Additionally, the choice to ad-hoc splice in different audience models in the same experiment may lead to an example of the peeking problem. Essentially, the experimenter would manually and arbitrarily interrogate the experiment midway through, vastly inflating the chance of a false positive result. A false positive result occurs when a conclusive result is reported between two variations when there is no underlying behavior difference between them. 

See Why you should not change a running experiment.

How does Stats Accelerator handle conversion rates that change over time and Simpson's Paradox?

Time variation depends on the underlying distribution of the metric value on time. Time variation occurs when a metric's conversion rate changes over time. Stats Engine assumes this distribution is identically distributed.

Time variation is caused by changes in the underlying conditions that affect visitor behavior. Examples include more purchasing visitors on weekends, an aggressive discount that yields more customer purchases, or a marketing campaign in an unexplored market that brings in many visitors with different interaction behavior than existing visitors.
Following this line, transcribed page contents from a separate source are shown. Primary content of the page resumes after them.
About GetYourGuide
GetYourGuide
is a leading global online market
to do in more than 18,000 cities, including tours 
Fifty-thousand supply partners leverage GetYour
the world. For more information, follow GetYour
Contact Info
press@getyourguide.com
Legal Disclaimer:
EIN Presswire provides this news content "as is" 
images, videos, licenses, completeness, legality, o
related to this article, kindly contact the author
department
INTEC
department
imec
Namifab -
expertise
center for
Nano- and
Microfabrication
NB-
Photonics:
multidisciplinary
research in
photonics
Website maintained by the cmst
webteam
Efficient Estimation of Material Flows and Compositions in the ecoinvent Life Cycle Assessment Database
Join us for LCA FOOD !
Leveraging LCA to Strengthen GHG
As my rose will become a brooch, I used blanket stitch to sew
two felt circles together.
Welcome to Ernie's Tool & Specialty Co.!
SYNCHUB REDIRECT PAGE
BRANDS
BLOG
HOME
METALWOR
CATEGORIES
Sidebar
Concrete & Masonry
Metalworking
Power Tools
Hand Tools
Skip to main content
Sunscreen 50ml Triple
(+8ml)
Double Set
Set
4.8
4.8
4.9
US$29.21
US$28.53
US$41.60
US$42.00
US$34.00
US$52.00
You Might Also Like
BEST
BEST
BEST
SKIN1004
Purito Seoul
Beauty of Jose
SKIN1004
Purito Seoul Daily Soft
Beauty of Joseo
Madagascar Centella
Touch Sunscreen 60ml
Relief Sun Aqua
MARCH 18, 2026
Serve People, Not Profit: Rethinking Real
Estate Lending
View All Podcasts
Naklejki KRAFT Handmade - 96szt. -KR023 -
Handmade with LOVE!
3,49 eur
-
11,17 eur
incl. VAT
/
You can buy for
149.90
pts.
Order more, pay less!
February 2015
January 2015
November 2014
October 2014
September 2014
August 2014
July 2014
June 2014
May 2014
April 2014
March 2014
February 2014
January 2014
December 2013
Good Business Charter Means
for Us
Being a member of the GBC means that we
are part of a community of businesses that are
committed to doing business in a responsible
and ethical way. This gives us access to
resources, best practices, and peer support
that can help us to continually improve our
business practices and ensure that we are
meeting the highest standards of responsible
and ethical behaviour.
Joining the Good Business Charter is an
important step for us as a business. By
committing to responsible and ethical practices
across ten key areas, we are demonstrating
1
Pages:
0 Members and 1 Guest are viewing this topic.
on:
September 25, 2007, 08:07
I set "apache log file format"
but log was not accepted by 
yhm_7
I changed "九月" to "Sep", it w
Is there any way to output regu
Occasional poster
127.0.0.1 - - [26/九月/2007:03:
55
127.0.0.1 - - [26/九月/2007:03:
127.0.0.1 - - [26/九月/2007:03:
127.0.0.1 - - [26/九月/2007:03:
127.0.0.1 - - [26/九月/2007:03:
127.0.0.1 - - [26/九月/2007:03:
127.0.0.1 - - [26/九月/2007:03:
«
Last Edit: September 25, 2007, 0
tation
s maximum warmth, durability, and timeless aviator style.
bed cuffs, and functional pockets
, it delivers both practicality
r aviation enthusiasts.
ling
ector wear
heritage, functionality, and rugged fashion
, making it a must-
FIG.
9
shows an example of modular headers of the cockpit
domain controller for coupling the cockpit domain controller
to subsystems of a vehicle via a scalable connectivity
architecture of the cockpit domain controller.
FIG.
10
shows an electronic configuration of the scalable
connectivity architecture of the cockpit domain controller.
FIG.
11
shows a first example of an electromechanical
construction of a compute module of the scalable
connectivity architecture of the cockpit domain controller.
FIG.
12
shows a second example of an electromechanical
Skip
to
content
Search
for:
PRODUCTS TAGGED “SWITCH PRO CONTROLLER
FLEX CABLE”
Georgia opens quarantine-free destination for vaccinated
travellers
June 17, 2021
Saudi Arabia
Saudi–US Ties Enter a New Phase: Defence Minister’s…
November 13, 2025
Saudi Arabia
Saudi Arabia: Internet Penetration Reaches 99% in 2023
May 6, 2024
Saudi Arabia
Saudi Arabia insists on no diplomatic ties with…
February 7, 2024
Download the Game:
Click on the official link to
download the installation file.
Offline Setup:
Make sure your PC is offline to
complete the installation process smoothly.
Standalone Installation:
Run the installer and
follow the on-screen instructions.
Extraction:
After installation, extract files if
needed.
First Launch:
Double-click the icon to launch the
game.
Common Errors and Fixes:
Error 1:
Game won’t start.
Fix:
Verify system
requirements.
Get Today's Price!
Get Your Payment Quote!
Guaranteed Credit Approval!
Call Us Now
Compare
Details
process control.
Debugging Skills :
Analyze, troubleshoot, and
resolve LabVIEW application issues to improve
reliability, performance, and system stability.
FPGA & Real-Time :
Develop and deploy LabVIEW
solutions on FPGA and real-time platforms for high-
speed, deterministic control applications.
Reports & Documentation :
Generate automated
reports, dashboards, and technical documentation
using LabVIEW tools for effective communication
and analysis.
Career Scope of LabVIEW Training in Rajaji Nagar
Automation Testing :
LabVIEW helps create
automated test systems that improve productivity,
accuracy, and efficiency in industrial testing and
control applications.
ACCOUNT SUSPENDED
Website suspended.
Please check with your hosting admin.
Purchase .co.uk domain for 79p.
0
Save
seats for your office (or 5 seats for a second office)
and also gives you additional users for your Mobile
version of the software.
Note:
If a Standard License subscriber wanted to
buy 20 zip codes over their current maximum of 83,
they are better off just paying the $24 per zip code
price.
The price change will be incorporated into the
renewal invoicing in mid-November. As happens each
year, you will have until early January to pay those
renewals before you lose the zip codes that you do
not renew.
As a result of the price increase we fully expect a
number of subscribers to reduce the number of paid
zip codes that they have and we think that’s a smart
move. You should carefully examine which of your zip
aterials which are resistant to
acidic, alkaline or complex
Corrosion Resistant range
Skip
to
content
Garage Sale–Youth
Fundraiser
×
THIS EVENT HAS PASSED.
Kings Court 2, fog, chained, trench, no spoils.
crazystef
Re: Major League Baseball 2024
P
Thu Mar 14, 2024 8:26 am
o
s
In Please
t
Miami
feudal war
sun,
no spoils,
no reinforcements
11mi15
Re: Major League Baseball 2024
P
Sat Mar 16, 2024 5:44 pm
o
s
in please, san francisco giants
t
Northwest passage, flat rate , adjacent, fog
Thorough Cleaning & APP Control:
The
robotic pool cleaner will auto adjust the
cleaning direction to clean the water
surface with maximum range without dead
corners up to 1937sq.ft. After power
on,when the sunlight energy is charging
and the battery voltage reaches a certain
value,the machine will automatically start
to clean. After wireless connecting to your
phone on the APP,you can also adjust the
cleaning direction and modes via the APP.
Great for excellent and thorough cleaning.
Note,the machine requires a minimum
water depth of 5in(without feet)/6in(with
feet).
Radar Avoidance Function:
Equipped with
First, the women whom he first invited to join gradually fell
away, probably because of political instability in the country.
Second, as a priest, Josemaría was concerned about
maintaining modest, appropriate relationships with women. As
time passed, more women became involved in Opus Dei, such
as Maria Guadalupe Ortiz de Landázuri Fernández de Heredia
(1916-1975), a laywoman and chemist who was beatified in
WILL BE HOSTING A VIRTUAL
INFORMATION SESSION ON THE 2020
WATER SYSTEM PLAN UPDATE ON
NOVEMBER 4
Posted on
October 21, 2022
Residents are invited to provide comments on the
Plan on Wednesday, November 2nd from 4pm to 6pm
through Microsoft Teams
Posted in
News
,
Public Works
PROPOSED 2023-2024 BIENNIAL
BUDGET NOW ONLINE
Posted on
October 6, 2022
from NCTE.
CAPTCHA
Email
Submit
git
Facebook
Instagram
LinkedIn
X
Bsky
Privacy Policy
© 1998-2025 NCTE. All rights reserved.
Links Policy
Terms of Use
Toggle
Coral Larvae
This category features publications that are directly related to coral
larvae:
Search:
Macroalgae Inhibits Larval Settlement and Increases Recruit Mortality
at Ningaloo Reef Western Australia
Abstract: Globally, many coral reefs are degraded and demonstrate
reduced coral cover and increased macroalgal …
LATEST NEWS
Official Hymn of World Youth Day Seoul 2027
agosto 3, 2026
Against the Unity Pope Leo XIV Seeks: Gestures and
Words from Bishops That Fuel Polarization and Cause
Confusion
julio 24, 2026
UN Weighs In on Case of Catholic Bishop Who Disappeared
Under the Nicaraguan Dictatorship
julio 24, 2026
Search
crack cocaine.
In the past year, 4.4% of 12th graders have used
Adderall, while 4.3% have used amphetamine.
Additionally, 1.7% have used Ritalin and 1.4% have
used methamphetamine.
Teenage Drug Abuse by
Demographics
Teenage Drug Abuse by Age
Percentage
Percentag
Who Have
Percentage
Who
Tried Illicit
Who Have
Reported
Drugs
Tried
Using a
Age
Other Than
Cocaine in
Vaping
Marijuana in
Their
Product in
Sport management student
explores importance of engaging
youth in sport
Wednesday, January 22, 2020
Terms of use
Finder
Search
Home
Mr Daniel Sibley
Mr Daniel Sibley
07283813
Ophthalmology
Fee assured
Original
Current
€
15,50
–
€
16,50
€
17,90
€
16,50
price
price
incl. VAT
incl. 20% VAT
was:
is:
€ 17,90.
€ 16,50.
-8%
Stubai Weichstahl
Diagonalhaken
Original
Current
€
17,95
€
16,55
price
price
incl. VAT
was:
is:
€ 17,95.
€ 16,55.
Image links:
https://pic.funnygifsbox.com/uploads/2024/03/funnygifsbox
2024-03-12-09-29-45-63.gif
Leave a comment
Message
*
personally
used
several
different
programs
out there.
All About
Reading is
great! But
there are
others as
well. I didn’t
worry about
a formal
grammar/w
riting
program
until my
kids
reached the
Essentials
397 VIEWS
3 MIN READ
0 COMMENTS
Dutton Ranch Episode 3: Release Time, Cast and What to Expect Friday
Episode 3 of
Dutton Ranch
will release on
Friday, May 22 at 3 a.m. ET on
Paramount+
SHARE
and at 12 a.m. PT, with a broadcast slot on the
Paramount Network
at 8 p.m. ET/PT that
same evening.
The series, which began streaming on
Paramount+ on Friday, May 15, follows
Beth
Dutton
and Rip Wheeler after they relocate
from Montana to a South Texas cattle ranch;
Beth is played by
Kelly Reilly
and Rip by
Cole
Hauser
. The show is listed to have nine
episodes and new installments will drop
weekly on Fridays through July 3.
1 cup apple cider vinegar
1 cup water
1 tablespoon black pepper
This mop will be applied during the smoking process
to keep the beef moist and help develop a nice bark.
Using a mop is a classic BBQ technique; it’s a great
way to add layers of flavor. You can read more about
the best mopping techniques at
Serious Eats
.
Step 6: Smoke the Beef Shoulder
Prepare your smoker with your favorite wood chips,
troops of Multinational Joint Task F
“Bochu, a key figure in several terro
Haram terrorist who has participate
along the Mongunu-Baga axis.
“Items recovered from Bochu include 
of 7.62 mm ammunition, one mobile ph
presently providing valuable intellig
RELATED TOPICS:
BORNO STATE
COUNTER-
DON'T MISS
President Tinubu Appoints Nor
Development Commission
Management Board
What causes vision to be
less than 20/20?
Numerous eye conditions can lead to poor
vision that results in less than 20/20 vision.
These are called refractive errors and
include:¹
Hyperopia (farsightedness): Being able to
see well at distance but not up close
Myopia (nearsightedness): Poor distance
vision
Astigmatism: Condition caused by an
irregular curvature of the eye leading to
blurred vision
Optimizely Experimentation assumes identically distributed data because this assumption enables continuous monitoring and faster learning (see Stats Engine for details). However, Stats Engine has a built-in mechanism to detect violations of this assumption. When a violation is detected, Stats Engine updates the statistical significance calculations. This is called a "stats reset."

Time variation affects experiments using Stats Accelerator because the algorithms adjust the percentage of traffic exposed to each variation during the experiment. This can introduce bias in the estimated improvement, known as Simpson's Paradox. The result is that stats resets may be much more likely to occur. See the weighted improvement section for information.

The solution is to change the way the improvement number is calculated. Specifically, Optimizely Experimentation compares the baseline conversion rates and variations within each interval between traffic allocation changes. Then, Optimizely computes statistics using weighted averages across these time intervals. For example, the difference in observed conversion rates is scaled by the number of visitors in each interval to estimate the true difference in conversion rates. This estimate is represented as a weighted improvement.

Why is Stats Accelerator routing traffic away from well-performing variations and towards poorly performing variations?

Stats Accelerator is looking to minimize time, not regret. That means it routes traffic towards variations that appear the most distinct from the baseline, regardless of whether that performance is positive or negative.

This lets Stats Accelerator achieve statistical significance on more variations more quickly by routing traffic to where insight is promising but statistical significance has not yet been reached.